§ **TASK STATEMENT**
In the copy, include no pictures, but reproduce every record exactly.

Stored records:
┄┄┄┄┄┄┄┄┄┄
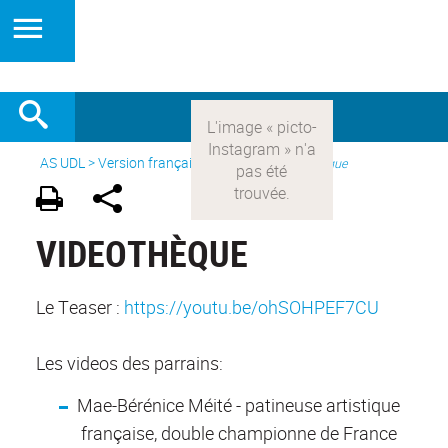
AS UDL
>
Version française
> Medias >
Videothèque
VIDEOTHÈQUE
Le Teaser :
https://youtu.be/ohSOHPEF7CU
Les videos des parrains:
Mae-Bérénice Méité - patineuse artistique
française, double championne de France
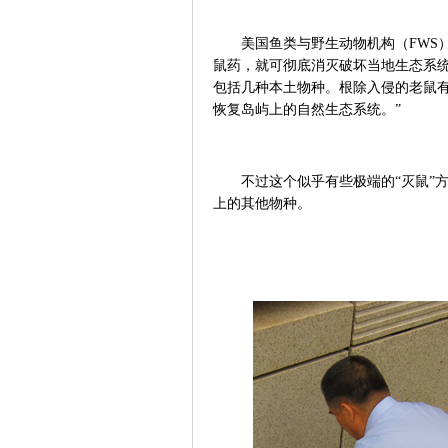
美国鱼类与野生动物机构（
FWS
鼠药，就可彻底消灭破坏当地生态系统
包括几种本土物种。根除入侵的老鼠
恢复岛屿上的自然生态系统。”
不过这个似乎有些极端的“灭鼠”方
上的其他物种。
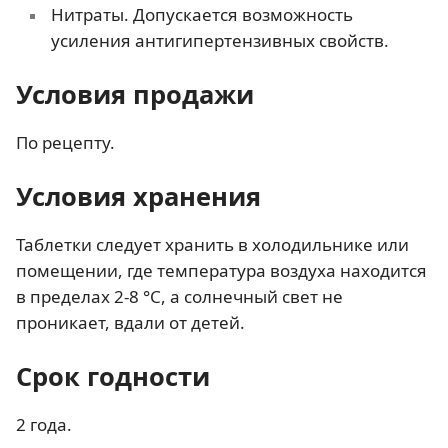
Нитраты. Допускается возможность
усиления антигипертензивных свойств.
Условия продажи
По рецепту.
Условия хранения
Таблетки следует хранить в холодильнике или
помещении, где температура воздуха находится
в пределах 2-8 °С, а солнечный свет не
проникает, вдали от детей.
Срок годности
2 года.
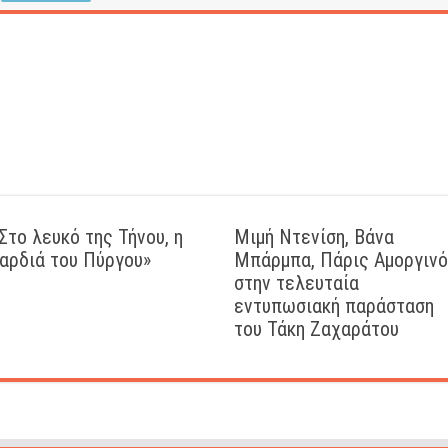
Στο λευκό της Τήνου, η
Μιμή Ντενίση, Βάνα
αρδιά του Πύργου»
Μπάρμπα, Πάρις Αμοργιν
στην τελευταία
εντυπωσιακή παράσταση
του Τάκη Ζαχαράτου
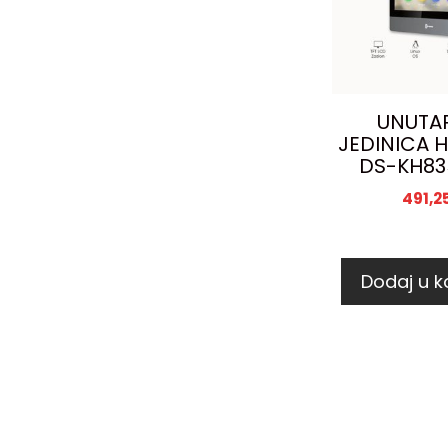
UNUTA
JEDINICA H
DS-KH83
491,2
Dodaj u k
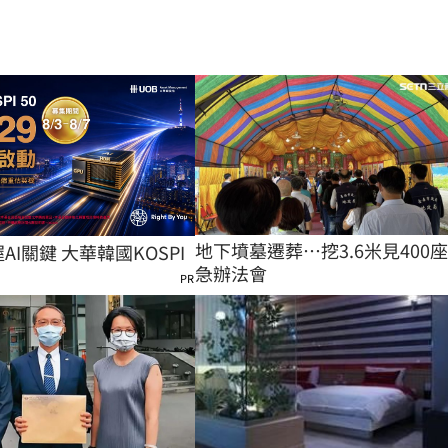
地下墳墓遷葬…挖3.6米見400
握AI關鍵 大華韓國KOSPI
急辦法會
PR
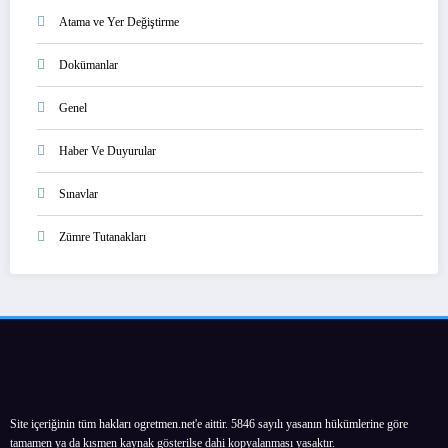
Atama ve Yer Değiştirme
Dokümanlar
Genel
Haber Ve Duyurular
Sınavlar
Zümre Tutanakları
Site içeriğinin tüm hakları ogretmen.net'e aittir. 5846 sayılı yasanın hükümlerine göre
tamamen ya da kısmen kaynak gösterilse dahi kopyalanması yasaktır.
┄┄┄┄┄┄┄┄┄┄
§ **THE COMPLETED TASK**
AS UDL
>
Version française
> Medias >
Videothèque
VIDEOTHÈQUE
Le Teaser :
https://youtu.be/ohSOHPEF7CU
Les videos des parrains:
Mae-Bérénice Méité - patineuse artistique
française, double championne de France
美国鱼类与野生动物机构（
FWS
鼠药，就可彻底消灭破坏当地生态系统
包括几种本土物种。根除入侵的老鼠
恢复岛屿上的自然生态系统。”
不过这个似乎有些极端的“灭鼠”方
上的其他物种。
Нитраты. Допускается возможность
усиления антигипертензивных свойств.
Условия продажи
По рецепту.
Условия хранения
Таблетки следует хранить в холодильнике или
помещении, где температура воздуха находится
в пределах 2-8 °С, а солнечный свет не
проникает, вдали от детей.
Срок годности
2 года.
Στο λευκό της Τήνου, η
Μιμή Ντενίση, Βάνα
αρδιά του Πύργου»
Μπάρμπα, Πάρις Αμοργιν
στην τελευταία
εντυπωσιακή παράσταση
του Τάκη Ζαχαράτου
UNUTA
JEDINICA H
DS-KH83
491,2
Dodaj u k
地下墳墓遷葬…挖3.6米見400
握AI關鍵 大華韓國KOSPI
急辦法會
PR
Atama ve Yer Değiştirme
Dokümanlar
Genel
Haber Ve Duyurular
Sınavlar
Zümre Tutanakları
Site içeriğinin tüm hakları ogretmen.net'e aittir. 5846 sayılı yasanın hükümlerine göre
tamamen ya da kısmen kaynak gösterilse dahi kopyalanması yasaktır.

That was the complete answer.